A Death-Averse Culture

Our culture is not one that likes to think about death. Culturally, as others have pointed out, we have done away with the traditional churchyard. No longer are we forced to walk past the graves of our family, friends, and neighbors on the way in and out of Lord’s Day worship and, thus, forced to confront our own mortality. We have sanitized death and sent it to the suburbs. While previous generations were familiar with various deathbed rituals, wakes occurring in the home, and the familiar sight of burial plots in churchyards, now cemeteries have been relegated to the neighborhood outskirts—out of sight and out of mind.
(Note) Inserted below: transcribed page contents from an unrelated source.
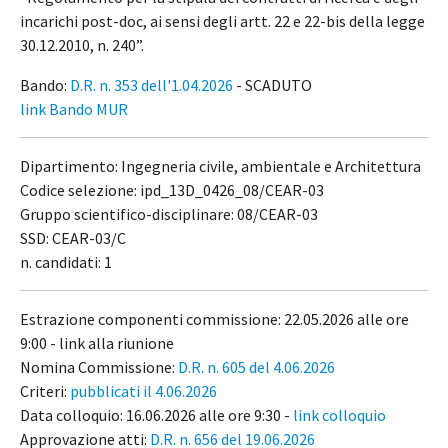
incarichi post-doc, ai sensi degli artt. 22 e 22-bis della legge
30.12.2010, n. 240”.
Bando:
D.R. n. 353 dell'1.04.2026
- SCADUTO
link Bando MUR
Dipartimento: Ingegneria civile, ambientale e Architettura
Codice selezione: ipd_13D_0426_08/CEAR-03
Gruppo scientifico-disciplinare: 08/CEAR-03
SSD: CEAR-03/C
n. candidati: 1
Estrazione componenti commissione: 22.05.2026 alle ore
9:00 - link alla riunione
Nomina Commissione:
D.R. n. 605 del 4.06.2026
Criteri:
pubblicati il 4.06.2026
Data colloquio: 16.06.2026 alle ore 9:30 -
link colloquio
Approvazione atti:
D.R. n. 656 del 19.06.2026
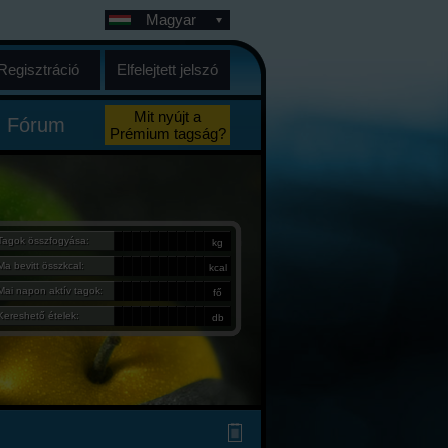
Magyar
Regisztráció
Elfelejtett jelszó
Mit nyújt a
Fórum
Prémium tagság?
Tagok összfogyása:
kg
Ma bevitt összkcal:
kcal
Mai napon aktív tagok:
fő
Kereshető ételek:
db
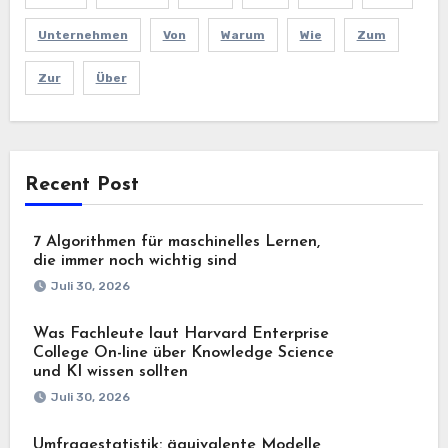
Unternehmen
Von
Warum
Wie
Zum
Zur
Über
Recent Post
7 Algorithmen für maschinelles Lernen,
die immer noch wichtig sind
Juli 30, 2026
Was Fachleute laut Harvard Enterprise
College On-line über Knowledge Science
und KI wissen sollten
Juli 30, 2026
Umfragestatistik: äquivalente Modelle,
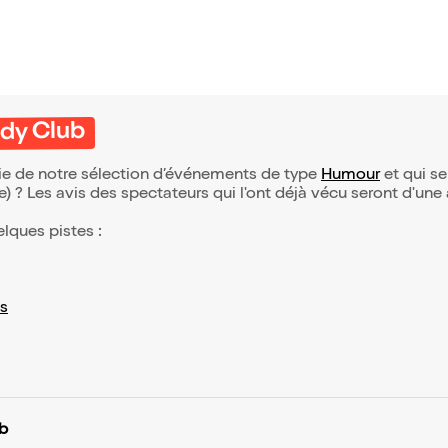
dy Club
e de notre sélection d’événements de type
Humour
et qui se 
(e) ? Les avis des spectateurs qui l'ont déjà vécu seront d'une
elques pistes :
s
b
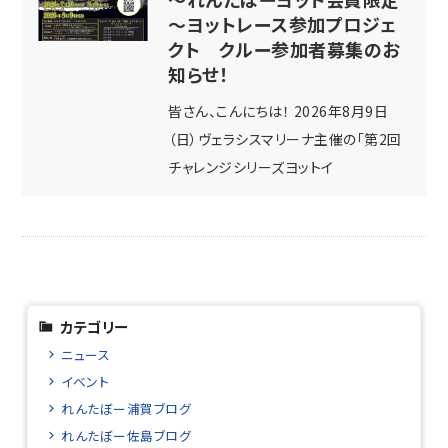
～ヨットレース参加プロジェ
クト クルー参加者募集のお
知らせ！
皆さん、こんにちは！ 2026年8月9日
（日）ヴェラシスマリーナ主催の「第2回
チャレンジシリーズヨットイ
カテゴリー
ニュース
イベント
れんたぼー浦賀ブログ
れんたぼー佐島ブログ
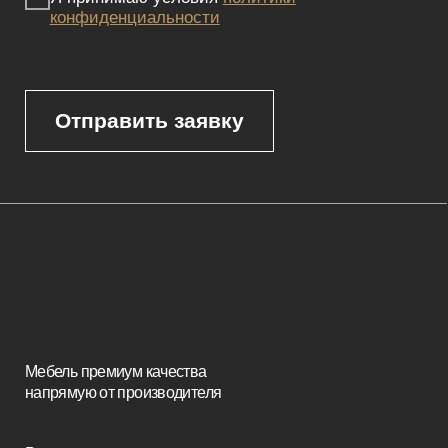
товара, пожалуйста, обращайтесь к нашим менеджерам
по указанным контактным данным.
Каталог
Корпусная мебель
Изголовья
Стулья
Кровати
Стеновые панели
Кресла
Диваны
Пуфы и банкетки
Покупателям
Мебель в наличии
Мебель на заказ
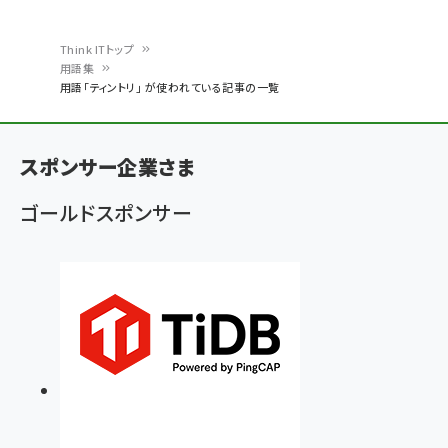
Think ITトップ
用語集
パ
用語「ティントリ」 が使われている記事の一覧
ン
く
スポンサー企業さま
ず
ゴールドスポンサー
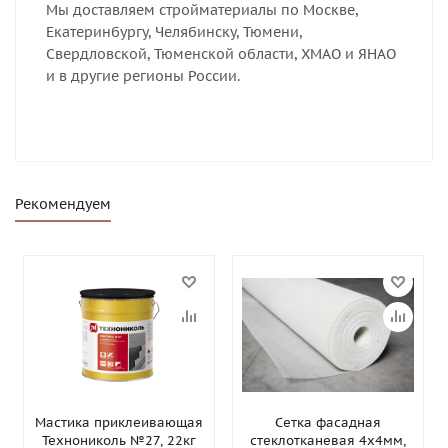
Мы доставляем стройматериалы по Москве,
Екатеринбургу, Челябинску, Тюмени,
Свердловской, Тюменской области, ХМАО и ЯНАО
и в другие регионы России.
Рекомендуем
Мастика приклеивающая
Сетка фасадная
Технониколь №27, 22кг
стеклотканевая 4х4мм,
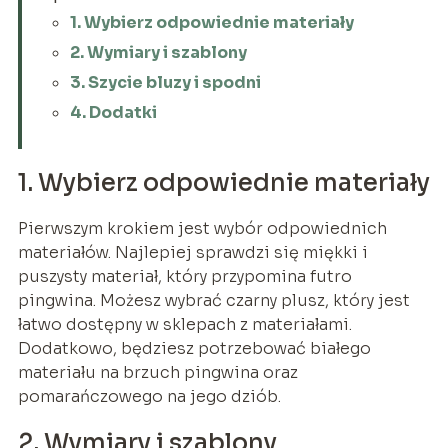
1. Wybierz odpowiednie materiały
2. Wymiary i szablony
3. Szycie bluzy i spodni
4. Dodatki
1. Wybierz odpowiednie materiały
Pierwszym krokiem jest wybór odpowiednich
materiałów. Najlepiej sprawdzi się miękki i
puszysty materiał, który przypomina futro
pingwina. Możesz wybrać czarny plusz, który jest
łatwo dostępny w sklepach z materiałami.
Dodatkowo, będziesz potrzebować białego
materiału na brzuch pingwina oraz
pomarańczowego na jego dziób.
2. Wymiary i szablony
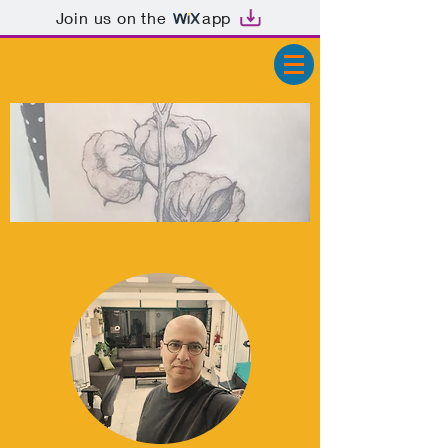
Join us on the
app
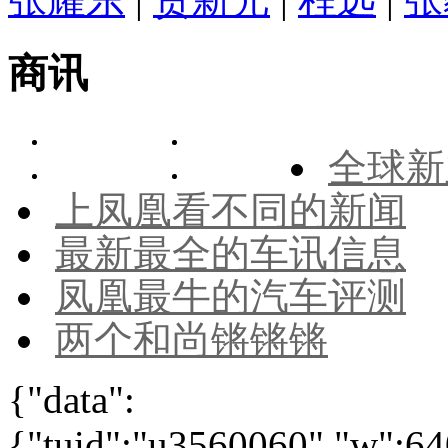
商讯
全球新
上凤凰看不同的新闻
最新最全的车讯信息
凤凰最牛的汽车评测
两个和尚锵锵锵
{"data":
{"tuid":"u3560060","w":640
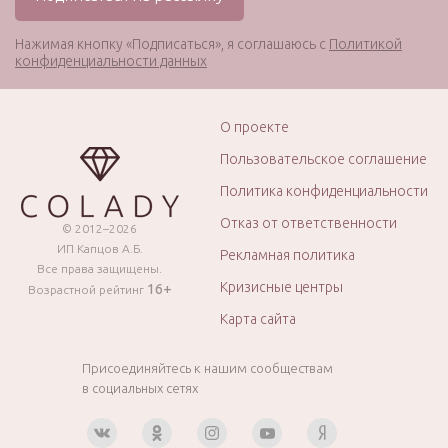
Нажимая кнопку «Подписаться», я соглашаюсь с
Политикой
конфиденциальности данных
О проекте
Пользовательское соглашение
Политика конфиденциальности
Отказ от ответственности
© 2012–2026
ИП Капцов А.Б.
Рекламная политика
Все права защищены.
Кризисные центры
16+
Возрастной рейтинг
Карта сайта
Присоединяйтесь к нашим сообществам
в социальных сетях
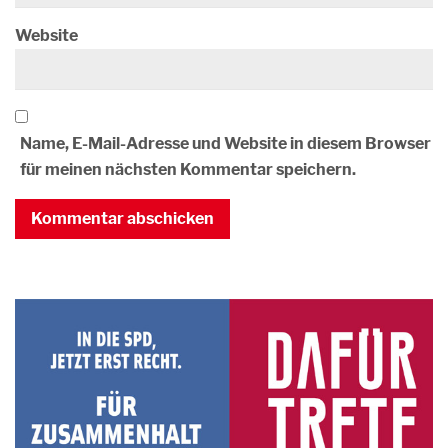
Website
Name, E-Mail-Adresse und Website in diesem Browser
für meinen nächsten Kommentar speichern.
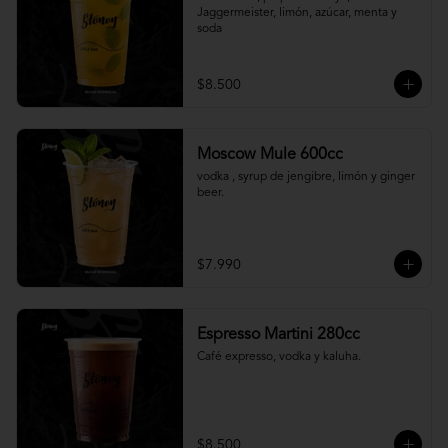
Jaggermeister, limón, azúcar, menta y 
soda
$8.500
Moscow Mule 600cc
vodka , syrup de jengibre, limón y ginger 
beer.
$7.990
Espresso Martini 280cc
Café expresso, vodka y kaluha.
$8.500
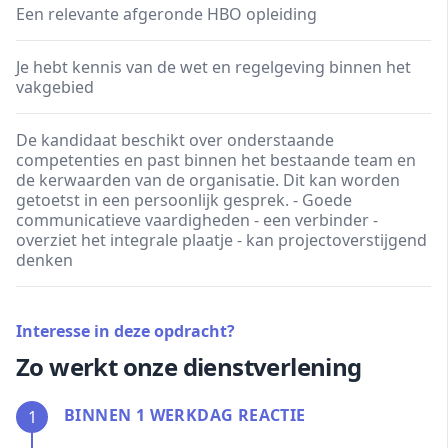
Een relevante afgeronde HBO opleiding
Je hebt kennis van de wet en regelgeving binnen het
vakgebied
De kandidaat beschikt over onderstaande
competenties en past binnen het bestaande team en
de kerwaarden van de organisatie. Dit kan worden
getoetst in een persoonlijk gesprek. - Goede
communicatieve vaardigheden - een verbinder -
overziet het integrale plaatje - kan projectoverstijgend
denken
Interesse in deze opdracht?
Zo werkt onze dienstverlening
BINNEN 1 WERKDAG REACTIE
1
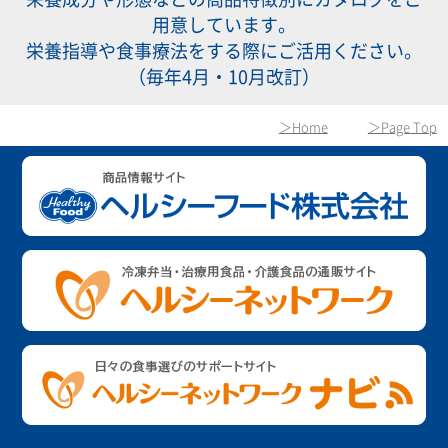
用意しています。
栄養指導や食事療法をする際にご活用ください。
（毎年4月・10月改訂）
＞Home
＞Page Top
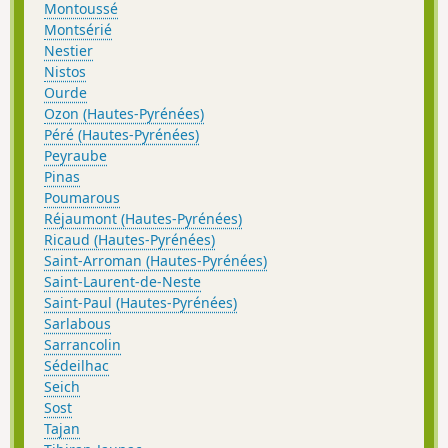
Montoussé
Montsérié
Nestier
Nistos
Ourde
Ozon (Hautes-Pyrénées)
Péré (Hautes-Pyrénées)
Peyraube
Pinas
Poumarous
Réjaumont (Hautes-Pyrénées)
Ricaud (Hautes-Pyrénées)
Saint-Arroman (Hautes-Pyrénées)
Saint-Laurent-de-Neste
Saint-Paul (Hautes-Pyrénées)
Sarlabous
Sarrancolin
Sédeilhac
Seich
Sost
Tajan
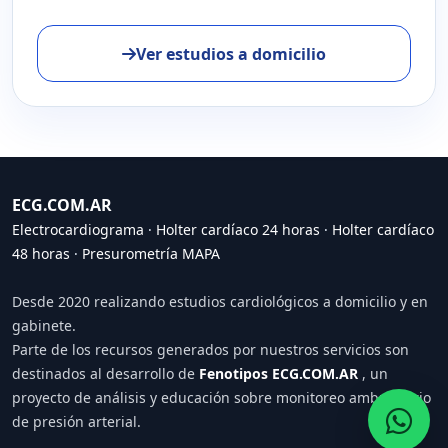
Ver estudios a domicilio
ECG.COM.AR
Electrocardiograma
·
Holter cardíaco 24 horas
·
Holter cardíaco
48 horas
·
Presurometría MAPA
Desde 2020 realizando estudios cardiológicos a domicilio y en
gabinete.
Parte de los recursos generados por nuestros servicios son
destinados al desarrollo de
Fenotipos ECG.COM.AR
, un
proyecto de análisis y educación sobre monitoreo ambulatorio
de presión arterial.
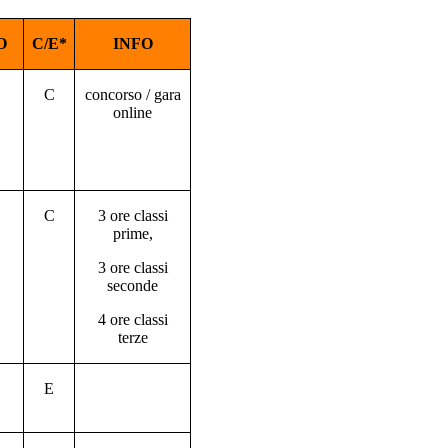
O
C/E*
INFO
C
concorso / gara
online
C
3 ore classi
prime,
3 ore classi
seconde
4 ore classi
terze
E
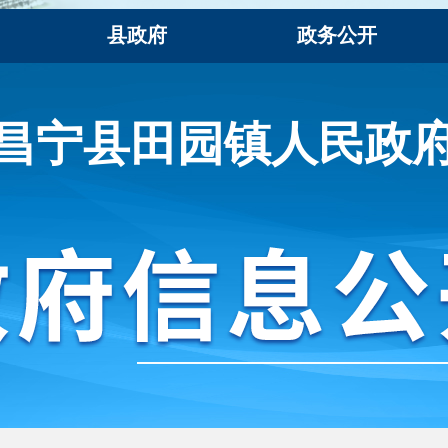
县政府
政务公开
昌宁县田园镇人民政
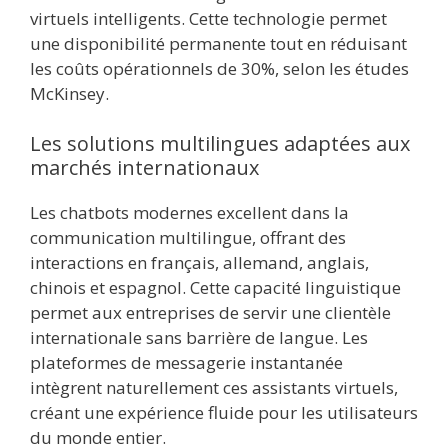
virtuels intelligents. Cette technologie permet
une disponibilité permanente tout en réduisant
les coûts opérationnels de 30%, selon les études
McKinsey.
Les solutions multilingues adaptées aux
marchés internationaux
Les chatbots modernes excellent dans la
communication multilingue, offrant des
interactions en français, allemand, anglais,
chinois et espagnol. Cette capacité linguistique
permet aux entreprises de servir une clientèle
internationale sans barrière de langue. Les
plateformes de messagerie instantanée
intègrent naturellement ces assistants virtuels,
créant une expérience fluide pour les utilisateurs
du monde entier.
Historically, death was a more visible part of life, with many people dying at home and families, including children, participating in death-related rituals like preparing the body or attending funerals. In contrast, modern practices often involve professional funeral services and hospital deaths, which can distance children from the dying process. A 2013 article from The Guardian notes that in earlier times, “the whole cycle of life was played out at home,” with children naturally involved in death rituals, but that contemporary Western culture tends to “sanitize” death, with many adults aiming to protect children from its realities.1 In that article, Liz Mowatt, founder of A Giving Tribute, observes that “dying is less likely than ever to happen in the home and the dead are cared for and stored by a stranger.”2

A 2018 study on funeral transformations notes that by 2010, 77.9% of deaths in Japan occurred in hospitals compared to 12.6% at home, a reversal from the 1950s when 80% died at home. This shift is also observed in Western countries like the U.S.; death increasingly occurs in medical settings rather than at home. The professionalization of funeral services, with funeral homes handling body preparation and ceremonies, means these tasks are outsourced rather than performed by families.3

Death, that tyrannical attendant of sin and foul intruder on God’s good creation, is a stark and bleak reality with which our society seems would prefer not to be confronted, it would seem. Anecdotally, in funeral services I have attended in recent years, I noted that many of the little programs provided by the funeral home have shied away from the language of “birth” and “death” when they list the deceased’s lifespan, opting instead for the language of “sunrise” and “sunset.”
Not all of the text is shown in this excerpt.